**What the exercise asks:**
Lines of the material that include the string "human" should be returned.
-------- Record excerpts --------
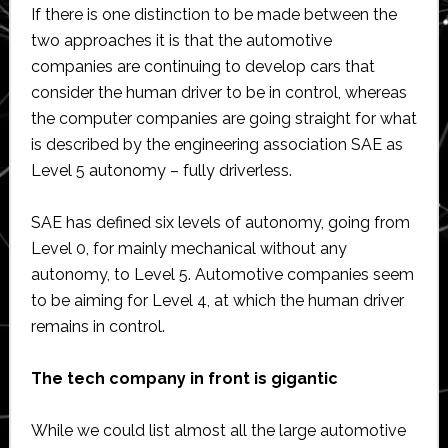
If there is one distinction to be made between the
two approaches it is that the automotive
companies are continuing to develop cars that
consider the human driver to be in control, whereas
the computer companies are going straight for what
is described by the engineering association SAE as
Level 5 autonomy – fully driverless.
SAE has defined six levels of autonomy, going from
Level 0, for mainly mechanical without any
autonomy, to Level 5. Automotive companies seem
to be aiming for Level 4, at which the human driver
remains in control.
The tech company in front is gigantic
While we could list almost all the large automotive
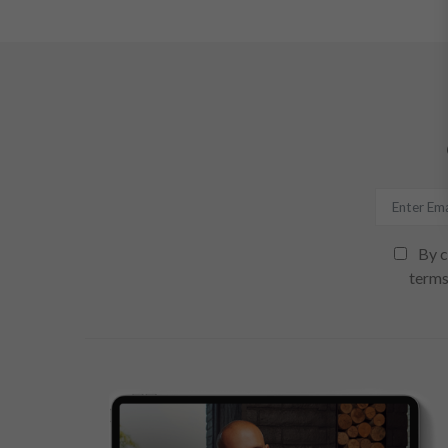
By c
terms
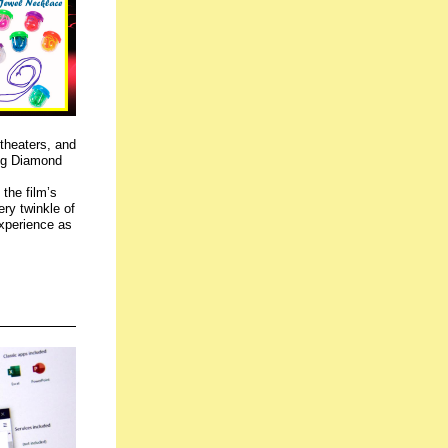
theaters,
and
ing Diamond
the film’s
ery twinkle of
experience as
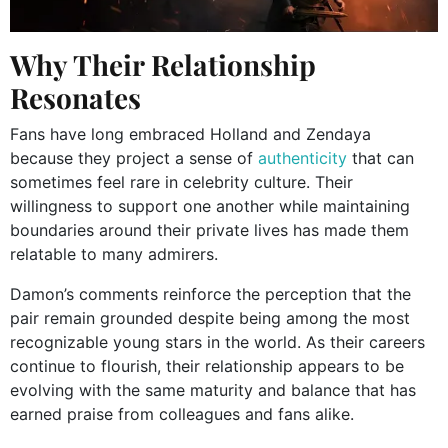
Why Their Relationship
Resonates
Fans have long embraced Holland and Zendaya
because they project a sense of
authenticity
that can
sometimes feel rare in celebrity culture. Their
willingness to support one another while maintaining
boundaries around their private lives has made them
relatable to many admirers.
Damon’s comments reinforce the perception that the
pair remain grounded despite being among the most
recognizable young stars in the world. As their careers
continue to flourish, their relationship appears to be
evolving with the same maturity and balance that has
earned praise from colleagues and fans alike.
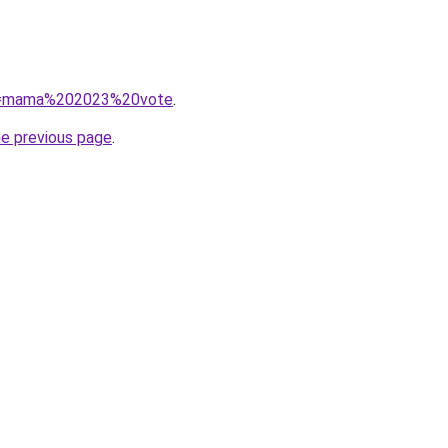
/?q=mama%202023%20vote
.
he previous page
.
--------
**Your solution:**
consider the human driver to be in control, whereas
to be aiming for Level 4, at which the human driver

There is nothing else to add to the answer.